Recognized for groundbreaking work on lower bounds in multi-pass streaming algorithms
Professor Sepehr Assadi has won the 2025 Presburger Award, a prestigious honour recognizing his exceptional contributions to theoretical computer science. The honour specifically acknowledges his pioneering work on establishing lower bounds for multi-pass streaming algorithms, a long-standing and challenging problem in the field.
Since 2010, the European Association for Theoretical Computer Science has conferred the Presburger Award annually to a young scientist who has made outstanding contributions in theoretical computer science, documented by a published paper or series of papers. The award is named in honour of Mojżesz Presburger, who conducted pioneering research on the decidability of the theory of addition, work that is now known as Presburger arithmetic.
“Congratulations to Sepehr on receiving this year’s Presburger Award,” said Raouf Boutaba, University Professor and Director of the Cheriton School of Computer Science. “Since joining us in July 2023, he has received a steady stream of prestigious recognitions for his research excellence — a 2023 Sloan Research Fellowship, a Faculty of Mathematics Research Chair, the Faculty’s 2025 Golden Jubilee Research Excellence Award, along with recent best paper awards at SOSA 2025 and STOC 2025.”

Sepehr Assadi is an Associate Professor at the Cheriton School of Computer Science. His research interest is in theoretical computer science and primarily algorithm design and complexity theory for modern models of computation.
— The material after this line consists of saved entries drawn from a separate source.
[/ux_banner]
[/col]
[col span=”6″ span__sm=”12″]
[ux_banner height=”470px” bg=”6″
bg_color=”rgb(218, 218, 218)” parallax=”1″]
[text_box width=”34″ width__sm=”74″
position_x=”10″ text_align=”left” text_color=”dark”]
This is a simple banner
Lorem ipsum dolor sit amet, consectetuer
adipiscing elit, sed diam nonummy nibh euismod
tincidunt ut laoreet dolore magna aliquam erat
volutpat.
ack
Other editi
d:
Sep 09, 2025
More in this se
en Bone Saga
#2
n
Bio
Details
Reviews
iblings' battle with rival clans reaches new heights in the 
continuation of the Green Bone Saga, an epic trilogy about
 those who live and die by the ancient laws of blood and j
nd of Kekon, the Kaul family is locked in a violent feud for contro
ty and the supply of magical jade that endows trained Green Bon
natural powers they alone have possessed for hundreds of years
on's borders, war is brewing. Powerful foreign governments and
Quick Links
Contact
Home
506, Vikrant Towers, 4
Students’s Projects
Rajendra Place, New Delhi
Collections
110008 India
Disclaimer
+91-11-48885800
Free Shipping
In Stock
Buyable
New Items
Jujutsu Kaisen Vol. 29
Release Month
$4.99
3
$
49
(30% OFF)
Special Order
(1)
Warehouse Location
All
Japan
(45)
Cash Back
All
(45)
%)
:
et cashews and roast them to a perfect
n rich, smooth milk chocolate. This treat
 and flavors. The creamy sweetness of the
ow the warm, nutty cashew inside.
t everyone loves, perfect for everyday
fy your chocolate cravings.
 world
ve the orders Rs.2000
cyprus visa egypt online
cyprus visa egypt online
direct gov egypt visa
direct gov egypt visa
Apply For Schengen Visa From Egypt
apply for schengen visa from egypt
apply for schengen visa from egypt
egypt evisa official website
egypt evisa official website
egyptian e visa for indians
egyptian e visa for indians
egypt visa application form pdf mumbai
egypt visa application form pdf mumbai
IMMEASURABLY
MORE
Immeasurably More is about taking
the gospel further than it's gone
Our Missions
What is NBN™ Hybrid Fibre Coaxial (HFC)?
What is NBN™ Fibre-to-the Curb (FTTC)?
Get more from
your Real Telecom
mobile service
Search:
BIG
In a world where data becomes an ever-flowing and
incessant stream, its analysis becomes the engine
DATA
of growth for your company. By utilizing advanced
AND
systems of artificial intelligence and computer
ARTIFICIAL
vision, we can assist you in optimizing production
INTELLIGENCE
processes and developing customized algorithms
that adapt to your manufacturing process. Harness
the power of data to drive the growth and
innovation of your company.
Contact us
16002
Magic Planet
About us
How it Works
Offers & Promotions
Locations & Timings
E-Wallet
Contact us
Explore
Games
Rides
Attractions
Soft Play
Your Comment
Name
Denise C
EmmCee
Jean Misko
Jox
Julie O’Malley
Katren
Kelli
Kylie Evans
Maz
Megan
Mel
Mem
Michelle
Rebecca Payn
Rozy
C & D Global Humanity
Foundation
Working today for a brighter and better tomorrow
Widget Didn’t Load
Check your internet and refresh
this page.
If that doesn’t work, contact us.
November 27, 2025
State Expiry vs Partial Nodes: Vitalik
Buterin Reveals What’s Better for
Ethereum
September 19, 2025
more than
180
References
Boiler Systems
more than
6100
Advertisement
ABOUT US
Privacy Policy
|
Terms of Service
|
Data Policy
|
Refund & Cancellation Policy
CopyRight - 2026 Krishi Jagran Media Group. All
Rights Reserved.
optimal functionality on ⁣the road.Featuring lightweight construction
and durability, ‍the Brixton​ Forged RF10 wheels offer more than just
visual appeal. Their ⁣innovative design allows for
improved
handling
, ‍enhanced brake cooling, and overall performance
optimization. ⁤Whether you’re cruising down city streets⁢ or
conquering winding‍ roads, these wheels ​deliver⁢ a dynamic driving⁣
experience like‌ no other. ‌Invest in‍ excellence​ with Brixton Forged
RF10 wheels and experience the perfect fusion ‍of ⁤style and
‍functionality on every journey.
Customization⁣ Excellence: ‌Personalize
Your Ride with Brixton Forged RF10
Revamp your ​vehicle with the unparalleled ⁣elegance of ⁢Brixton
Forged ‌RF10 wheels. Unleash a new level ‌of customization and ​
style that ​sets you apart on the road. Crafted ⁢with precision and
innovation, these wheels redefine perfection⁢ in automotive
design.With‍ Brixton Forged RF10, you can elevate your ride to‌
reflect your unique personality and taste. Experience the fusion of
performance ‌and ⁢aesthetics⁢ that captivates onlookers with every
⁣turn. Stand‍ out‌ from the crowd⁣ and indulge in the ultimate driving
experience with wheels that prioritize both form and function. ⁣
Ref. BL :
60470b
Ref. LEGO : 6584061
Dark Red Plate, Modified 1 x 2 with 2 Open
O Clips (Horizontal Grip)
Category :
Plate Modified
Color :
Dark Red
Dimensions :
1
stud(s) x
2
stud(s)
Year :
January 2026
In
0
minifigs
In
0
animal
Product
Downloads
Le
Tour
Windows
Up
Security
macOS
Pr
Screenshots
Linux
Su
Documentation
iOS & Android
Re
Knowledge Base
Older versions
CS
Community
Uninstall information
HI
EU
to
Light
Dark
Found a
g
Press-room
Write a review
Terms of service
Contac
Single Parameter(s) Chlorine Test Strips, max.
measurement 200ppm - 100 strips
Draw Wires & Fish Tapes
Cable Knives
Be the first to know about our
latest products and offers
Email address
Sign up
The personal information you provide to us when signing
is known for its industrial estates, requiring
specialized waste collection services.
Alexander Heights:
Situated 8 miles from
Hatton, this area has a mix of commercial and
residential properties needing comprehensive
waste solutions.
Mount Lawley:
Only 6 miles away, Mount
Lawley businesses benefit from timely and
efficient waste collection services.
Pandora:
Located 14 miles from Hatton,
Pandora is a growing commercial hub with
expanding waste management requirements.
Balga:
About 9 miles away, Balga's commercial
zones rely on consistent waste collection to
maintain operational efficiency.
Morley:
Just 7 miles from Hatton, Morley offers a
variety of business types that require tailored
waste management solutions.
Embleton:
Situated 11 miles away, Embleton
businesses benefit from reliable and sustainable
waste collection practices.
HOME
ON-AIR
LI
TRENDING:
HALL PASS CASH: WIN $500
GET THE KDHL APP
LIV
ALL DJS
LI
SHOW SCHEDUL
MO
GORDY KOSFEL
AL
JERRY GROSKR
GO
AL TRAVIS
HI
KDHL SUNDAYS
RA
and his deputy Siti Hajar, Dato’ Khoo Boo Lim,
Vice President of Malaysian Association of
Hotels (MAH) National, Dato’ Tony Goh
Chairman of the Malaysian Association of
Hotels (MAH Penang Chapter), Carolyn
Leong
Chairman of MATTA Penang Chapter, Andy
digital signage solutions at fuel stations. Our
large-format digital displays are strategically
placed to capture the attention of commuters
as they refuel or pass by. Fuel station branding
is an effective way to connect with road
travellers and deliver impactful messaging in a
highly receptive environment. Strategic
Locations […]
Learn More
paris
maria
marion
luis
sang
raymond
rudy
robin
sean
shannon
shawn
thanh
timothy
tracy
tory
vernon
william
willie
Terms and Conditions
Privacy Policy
This includes sublinear algorithms and lower bounds in various models for processing massive datasets such as streaming, distributed, massively parallel, and sublinear time algorithms. He is also interested in graph theory, communication complexity, online algorithms, and algorithmic game theory. As of July 2025, his papers have been cited collectively more than 2,500 times, with an h-index of 30 according to Google Scholar.
Lower bounds in multi-pass graph streaming
Multi-pass graph streaming algorithms process large graphs by making multiple passes over a stream of their edges. These algorithms aim to solve graph problems efficiently while using minimal memory and as few passes over the data as possible. The central goal in the study of these algorithms is to determine the optimal trade-offs between the number of passes and the space complexity needed for solving various graph problems.
Understanding multi-pass streaming algorithms not only has direct applications to processing massive datasets in practice, but also reveals rich connections between this model and other areas of computer science. The challenges in understanding this model have made it one of the most important frontiers of research to better understand fundamental time- and space-complexity trade-offs in complexity theory.
Multi-pass graph streaming lower bounds, in particular, have proven to be remarkably hard to obtain. For most fundamental problems of interest studied in this model — such as maximal independent set, minimum spanning tree, and maximum matching — no non-trivial lower bounds were known on the space complexity of any p-pass streaming algorithms whenever p is greater than 1. Indeed, until very recently, proving any multi-pass lower bounds for almost any problem of interest appeared as a significant barrier, which requires new ideas and techniques.
Starting from 2019, Professor Assadi has been leading the research toward shattering this barrier. This research direction involved developing techniques for proving first non-trivial lower bounds for multi-pass graph streaming algorithms in his earlier work and has since matured to even establish optimal lower bounds for several problems of interest in this model:
- Maximal independent set: With Christian Konrad, Kheeran Naidu, Professor Assadi and his PhD student Janani Sundaresan established the first non-trivial multi-pass lower bound for the maximal independent set problem, a lower bound that is also optimal, thus fully settling the complexity of this fundamental problem.
- Approximate maximum matching: In work with Soheil Behnezhad, Christian Konrad, Kheeran Naidu and Janani Sundaresan, Professor Assadi and his collaborators obtained not only the first non-trivial lower bound for approximating the maximum matching problem, but also improved decades-old algorithms to obtain optimal bounds for this problem.
- Minimum spanning tree: In collaboration with Gillat Kol and Zhijun Zhang, Professor Assadi gave the first multi-pass lower bound for the minimum spanning tree problem over dynamic streams. Once again, this lower bound is optimal.
These new lower bounds all required significant new conceptual and technical innovations. In particular, the proofs of the first two results have been obtained by developing a new technique, called hierarchical embedding, which provides a novel way to combine combinatorial and information-theoretic constructions for obtaining strong round-elimination arguments in the multi-party communication complexity model.